Synthesis of Majority Expressions through Primitive Function Manipulation

Due to technology advancements and circuits miniaturization, the study of logic systems that can be applied to nanotechnology has been progressing steadily. Among the creation of nanoeletronic circuits reversible and majority logic stand out. This paper proposes the MPC (Majority Primitives Combination) algorithm, used for majority logic synthesis. The algorithm receives a truth table as input and returns a majority function that covers the same set of minterms.

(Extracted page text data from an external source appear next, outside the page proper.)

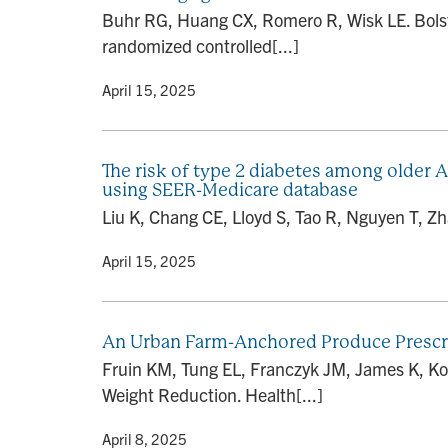
Buhr RG, Huang CX, Romero R, Wisk LE. Bolster
randomized controlled[...]
By
• April 15, 2025
The risk of type 2 diabetes among older A
using SEER-Medicare database
Liu K, Chang CE, Lloyd S, Tao R, Nguyen T, Zh
By
• April 15, 2025
An Urban Farm-Anchored Produce Prescr
Fruin KM, Tung EL, Franczyk JM, James K, K
Weight Reduction. Health[...]
By
• April 8, 2025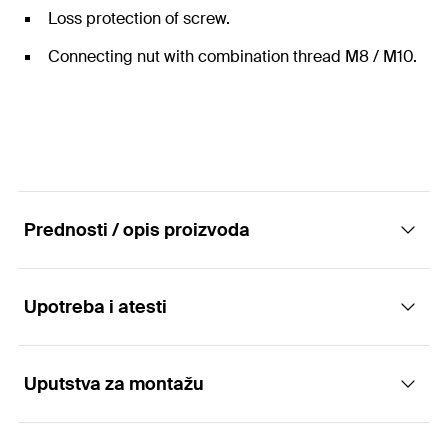
Loss protection of screw.
Connecting nut with combination thread M8 / M10.
Prednosti / opis proizvoda
Upotreba i atesti
The one-piece hinged pipe clamp with
pendulum screw.
Uputstva za montažu
Applications
Advantages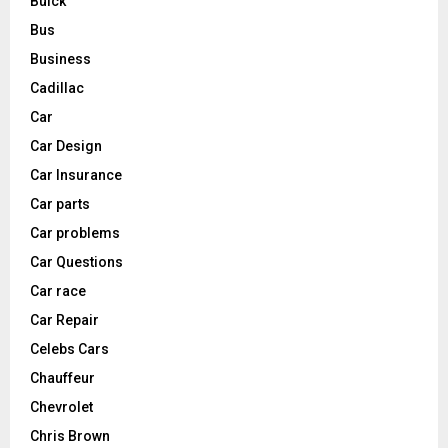
Buick
Bus
Business
Cadillac
Car
Car Design
Car Insurance
Car parts
Car problems
Car Questions
Car race
Car Repair
Celebs Cars
Chauffeur
Chevrolet
Chris Brown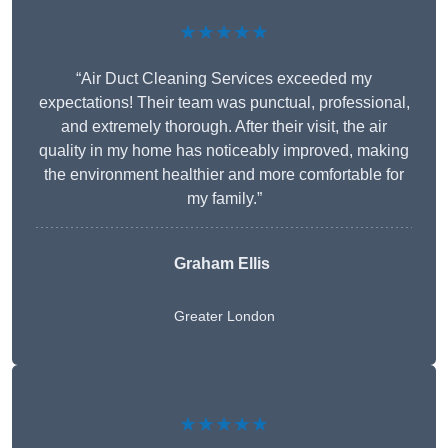
★★★★★
“Air Duct Cleaning Services exceeded my
expectations! Their team was punctual, professional,
and extremely thorough. After their visit, the air
quality in my home has noticeably improved, making
the environment healthier and more comfortable for
my family.”
Graham Ellis
Greater London
★★★★★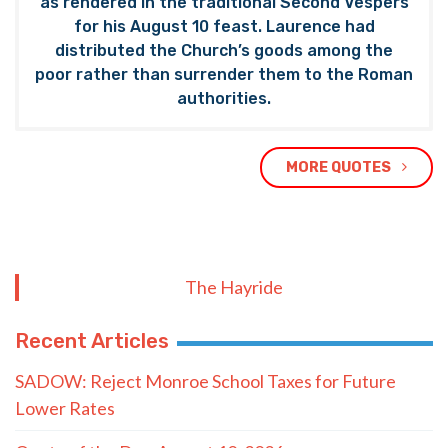
as rendered in the traditional Second Vespers
for his August 10 feast. Laurence had
distributed the Church’s goods among the
poor rather than surrender them to the Roman
authorities.
MORE QUOTES
The Hayride
Recent Articles
SADOW: Reject Monroe School Taxes for Future
Lower Rates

The formulation of a valid output function is made with the combination of previously optimized functions. As cost criteria the algorithm searches for a function with the least number of levels, followed by the least number of gates, inverters, and gate inputs. In this paper it’s also presented a comparison between the MPC and the exact_mig, currently considered the best algorithm for majority synthesis. The exact_mig encode the exact synthesis of majority functions using the number of levels and gates as cost criteria. The MPC considers two additional cost criteria, the number of inverters and the number of gate inputs, with the goal to further improve exact_mig results. Tests have shown that both algorithms return optimal solutions for all functions with 3 input variables. For functions with 4 inputs, the MPC is able to further improve 42,987 (66%) functions and achieves equal results for 7,198 (11%). For functions with 5 input variables, out of a sample of 1,000 randomly generated functions, the MPC further improved 477 (48%) functions and achieved equal results for 112 (11%).

💡 Research Summary

The paper addresses the growing interest in majority‑based logic for nanoscale electronic circuits and proposes a new synthesis method called the Majority Primitives Combination (MPC) algorithm. MPC takes as input a Boolean truth table with n variables and outputs a majority‑logic network that implements exactly the same set of minterms. The algorithm proceeds in several stages. First, it constructs a primitive‑function library from four categories: constants (C), single‑variable literals (V), single‑gate AND/OR functions (G), and single‑gate majority functions (T). Each primitive is pre‑optimized according to a cost hierarchy that prioritizes the number of logic levels, then the total gate count, followed by the number of inverters and the total number of gate inputs.
Second, MPC exhaustively enumerates all possible two‑level majority expressions by pairing primitives, storing the results in a lookup table called M2. For every distinct minterm set, M2 retains only the cheapest expression, guaranteeing that any function covered by a two‑level majority network is represented by an optimal solution. Because all 3‑input Boolean functions (256 in total) are either primitives (40) or covered by M2 (216), MPC always returns the optimal solution for the 3‑input case.
For 4‑ and 5‑input functions, many functions cannot be expressed with a single primitive or a two‑level expression. MPC therefore applies a two‑loop synthesis. In the first loop it selects a pair of primitives or M2 expressions (X1 and X2) that together cover all required minterms without introducing extraneous ones. It then builds a vector v that records, for each minterm, whether it is covered by none, one, or both of the selected sub‑functions. Positions with coverage 2 or 0 become don’t‑care conditions, and a third sub‑function X3 is synthesized to fill the remaining gaps using Karnaugh‑map‑style minimization or the B2M method. If this loop fails to find a solution, the second loop invokes Shannon decomposition, recursively splitting the target function into two sub‑functions and synthesizing each with MPC. This recursive step can generate three‑ or four‑level majority networks when necessary.
A key contribution is the explicit handling of inverter count via the Ω.I (Inverter Propagation) axiom of majority algebra. By exploiting the self‑dual property of the majority operator, MPC can often replace an output inverter with an input inverter, reducing the overall inverter budget. The algorithm also pre‑defines four inverter patterns for single‑gate majority functions, enabling fast cost evaluation.
Experimental results show that MPC matches exact_mig (the state‑of‑the‑art exact synthesis tool) on all 3‑input functions, improves 66 % of the 4‑input functions while matching 11 %, and for a random sample of 1 000 five‑input functions improves 48 % and matches 11 %. Improvements are measured across all four cost dimensions (levels, gates, inverters, inputs), demonstrating that the additional cost criteria lead to genuinely more efficient circuits. The paper also discusses the scalability of the primitive and M2 tables, noting that they are stored as LUTs for fast lookup, and that the synthesis time remains practical for up to five inputs.
In conclusion, the MPC algorithm extends exact majority synthesis by incorporating inverter and input‑pin costs into the optimization objective, achieving better trade‑offs in area, power, and delay for a large fraction of Boolean functions. The authors suggest future work on extending the method to six or more inputs, integrating technology‑aware cost models, and exploring automated placement and routing of the resulting majority networks.